Avant le départ, faites un test simple : téléphone en mode économie, carte hors ligne ouverte, batterie externe branchée, câble fonctionnel et frontale allumée. Si un seul de ces éléments échoue à la maison, il ne faut pas attendre la montagne pour le découvrir.

Le demi-tour est une décision, pas un échec

Un horaire limite doit être défini avant le départ : heure maximale pour atteindre un point, heure de demi-tour et heure à laquelle le groupe doit être revenu à un endroit connu. Cette règle doit rester valable même si le sommet semble proche. La fatigue réduit la lucidité, ralentit la progression et augmente le risque de chute ; elle rend aussi la navigation moins fiable.

Pour une sortie d’altitude, prévoyez plusieurs scénarios : retour plus long que prévu, météo défavorable, membre du groupe blessé, perte de trace ou nuit imprévue. Le bon itinéraire est celui qui conserve des options. Une ascension réussie mais une descente improvisée n’est pas un plan complet.

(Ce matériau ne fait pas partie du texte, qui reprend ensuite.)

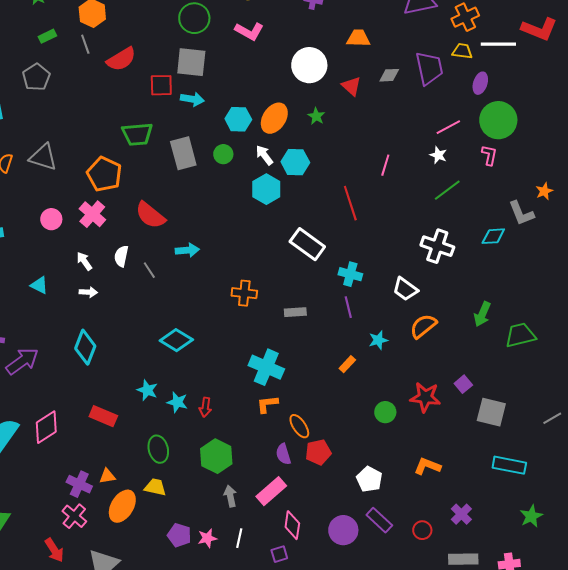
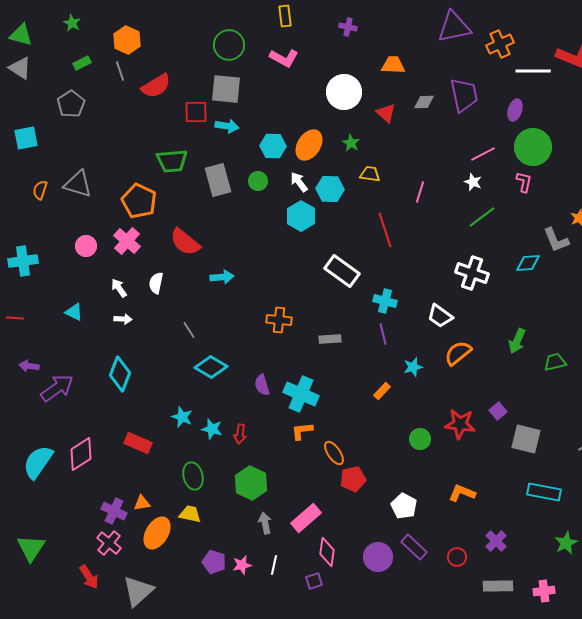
yellow trapezoid: (462, 51) -> (370, 174), moved
gray line: (149, 270) -> (189, 330), moved
green trapezoid: (520, 335) -> (555, 362), size x0.7
purple semicircle: (283, 454) -> (262, 385), moved

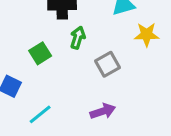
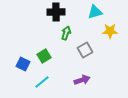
green square: (40, 53) -> (44, 56), moved

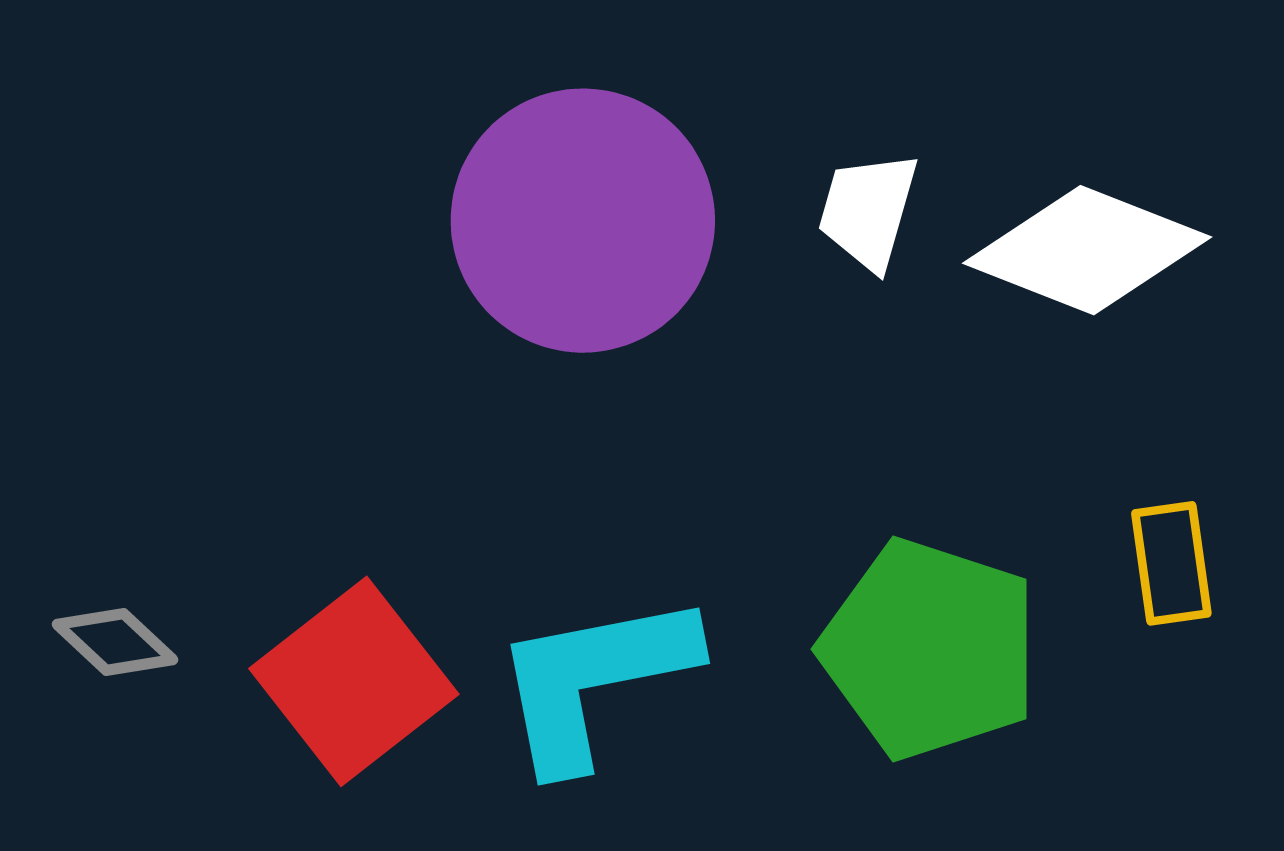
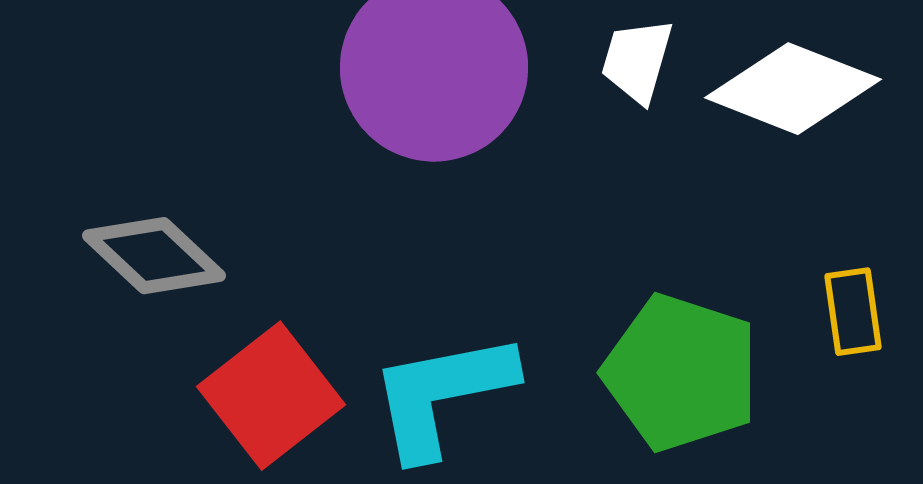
gray diamond: (115, 642) -> (154, 256), moved, size x1.6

Le demi-tour protège également le groupe contre la pression collective. Une personne peut dire qu’elle n’est plus à l’aise sans devoir convaincre les autres. Sur le terrain, cette décision est souvent plus facile quand elle a été acceptée par tous avant le départ.

La préparation doit commencer par des sources de terrain

Pour une montagne ou un itinéraire sensible, commencez par le gestionnaire du site, les alertes officielles, les restrictions en vigueur et les informations des secours locaux. Ajoutez ensuite une carte topographique récente, un topo reconnu et, si nécessaire, l’avis d’un professionnel ou d’un club de montagne. Les vidéos et les applications peuvent compléter ce socle, pas le remplacer.

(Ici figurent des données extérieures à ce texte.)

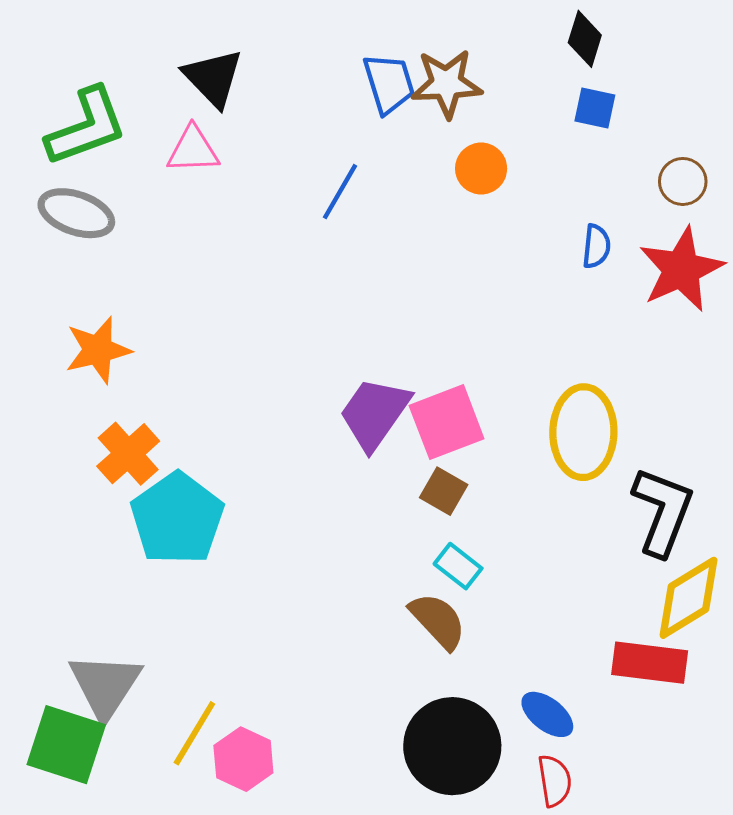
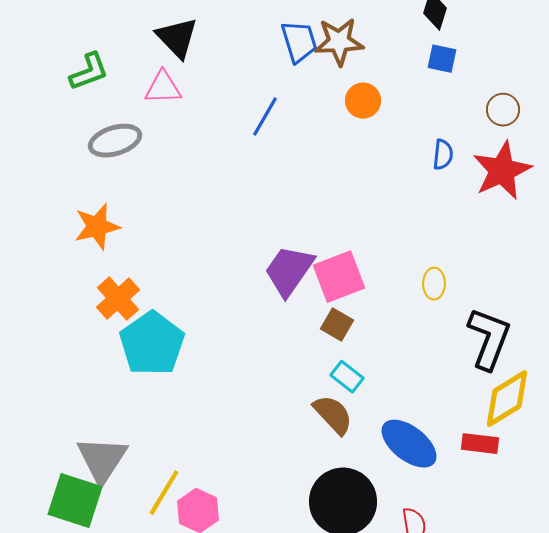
green L-shape: (86, 127) -> (89, 72), size x0.7
gray ellipse: (76, 213) -> (115, 141), moved, turned -36
yellow ellipse: (583, 432) -> (434, 284), size x0.5
red rectangle: (650, 663) -> (480, 444), size x0.7
blue ellipse: (547, 714) -> (409, 444), moved, size x1.5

Comparez les informations au lieu de les empiler. Le nom d’un itinéraire, son point de départ et son dénivelé doivent correspondre d’une source à l’autre. Vérifiez aussi la saison, l’horaire de fermeture éventuel, les zones interdites et les conditions d’accès. Une capture d’écran séduisante ou une trace partagée par un inconnu ne constitue pas une autorisation.

Notre article sur la randonnée préparée avec une IA et ses limites détaille cette méthode de vérification et les erreurs à éviter.

La leçon du mont Shasta pour chaque randonneur

L’incident du mont Shasta ne signifie pas qu’il faut abandonner les outils numériques. Il montre plutôt comment les remettre à leur juste place. Une application peut mémoriser une trace, une vidéo peut aider à visualiser un passage et une IA peut aider à dresser une liste de questions. La décision finale doit revenir aux personnes qui connaissent le terrain, aux données officielles et au jugement du groupe.

Avant de partir, vérifiez donc quatre points : la carte fonctionne hors ligne, la batterie est redondante, chaque participant possède une frontale et l’horaire de demi-tour est non négociable. Ajoutez un itinéraire laissé à un proche et les moyens d’alerter les secours. En montagne, cette préparation concrète offre une protection bien plus solide qu’une réponse numérique, même très convaincante.